Hi - I have a 2005 330 and I need a new passenger side rear tire. I'm getting the dealer to do an alignment but should I have them mount my tire too? Cost difference is $60 vs. $14.....


----------



## Solidjake (May 10, 2007)

someone had tires mounted on their wheels and ended up with a bend and a flat spot doing it at Sams Club (same thing as costco). Maybe go to a tire shop that only does that stuff.


----------



## jonohio (Aug 21, 2008)

*mount and balance woes*

I just had the run flat tires taken off and S-drives put on on my '04 530i at an experienced tire shop and even they damaged one of my rims. They charged $25 a rim mount and balance. Do your research or you'll be very frustrated and unhappy about the service.

It seems like no one has quality service anymore.

Oh, yeah, and make sure wherever you take it to mount and balance they have Hunter equipment; tire changer (TC3700 at least) and road force balancing (9700 series) machines. This equipment will dramatically reduce your probability of poor installation.


----------



## rah7puva (Aug 13, 2009)

Thanks!

I recently got my two front tires installed from a Mr. Tire and the guy told me that it took him almost an hour to install one tire because it's "performance" rated. I'm guessing this means that Mr. Tire didn't have TC3700. Should I take it to the dealer and have it re-balanced?


----------



## e46_platform (Nov 6, 2008)

foundmytruelove said:


> Oh, yeah, and make sure wherever you take it to mount and balance they have Hunter equipment; tire changer (TC3700 at least) and road force balancing (9700 series) machines. This equipment will dramatically reduce your probability of poor installation.


would TC3500 be close enough? :dunno:
the shop i'm looking at is this: http://www.tirerack.com/installer/InstallerDetail.jsp?index=0&installermiles=0&zipCode=94089&place=0

they use:
Mounting Equipment: Hunter TC3500 State-of-the-Art RunFlat capable rimclamp

Balancing Equipment: Hunter GSP9702 State-of-the-Art RoadForce balancer


----------



## Orient330iNYC (Jul 30, 2002)

e46_platform said:


> would TC3500 be close enough? :dunno:
> the shop i'm looking at is this: http://www.tirerack.com/installer/InstallerDetail.jsp?index=0&installermiles=0&zipCode=94089&place=0
> 
> they use:
> ...


both are runflat certified machines. the TC3700 is just a newer model


----------



## e46_platform (Nov 6, 2008)

Orient330iNYC said:


> both are runflat certified machines. the TC3700 is just a newer model


oh, i have to apologize for not reading the posts closely. i didn't realize that the context was about run-flat tires when TC3700 was mentioned.

mine are just regular tires.
so, looks like the shop i'm choosing is sufficiently equipped?:thumbup:


----------



## pfitzpa1 (Dec 1, 2005)

rah7puva said:


> Hi - I have a 2005 330 and I need a new passenger side rear tire.
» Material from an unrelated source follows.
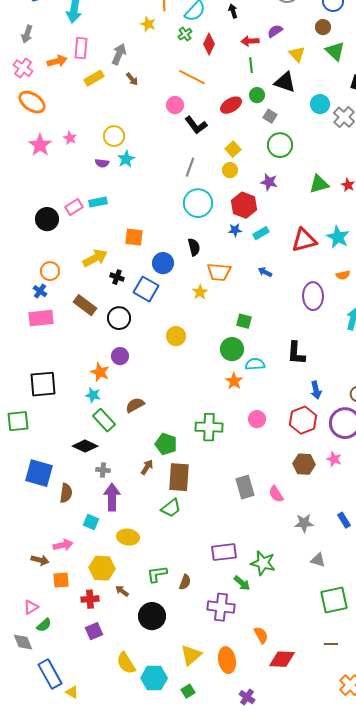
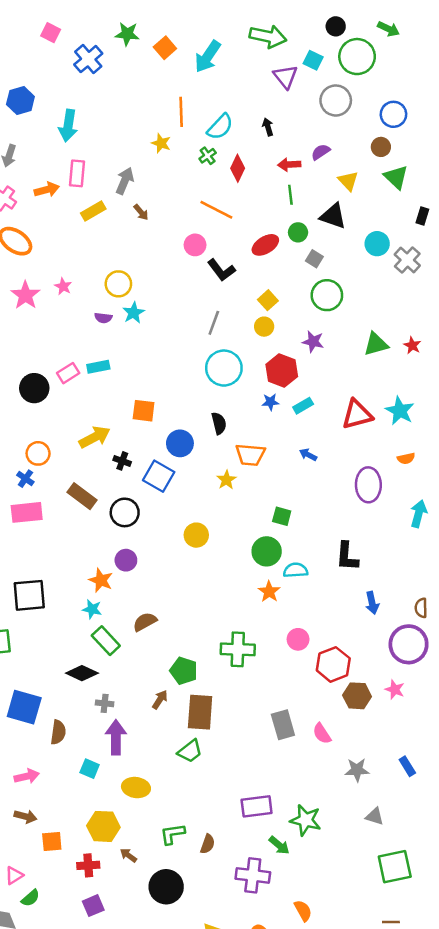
red hexagon: (303, 420) -> (333, 664), moved
pink arrow: (63, 545) -> (27, 776), moved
I'm getting the dealer to do an alignment but should I have them mount my tire too? Cost difference is $60 vs. $14.....


You don't need to do alignment when you replace your tires, is there a specific reason you're doing one?

I got my 2008 M3 PS2 tires mounted/balanced at costco, they did a good job. 1hr. $14/tire and includes road hazard warranty.

I got my previous 330i runflats done there too.


----------



## speedjunkie (Aug 26, 2004)

Not all Costco locations will mount tires if you don't buy the tires from them. Just FYI.


----------